Task brief: Would you transcribe each entry that follows word for word, minus the images?

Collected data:
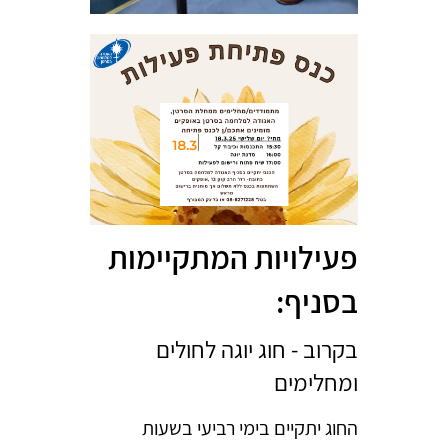
פעילויות המתקיימות
בסניף:
בקרוב - חוג יוגה לחולים
ומחלימים
החוג יתקיים בימי רביעי בשעות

Task output:
פעילויות המתקיימות
בסניף:
בקרוב - חוג יוגה לחולים
ומחלימים
החוג יתקיים בימי רביעי בשעות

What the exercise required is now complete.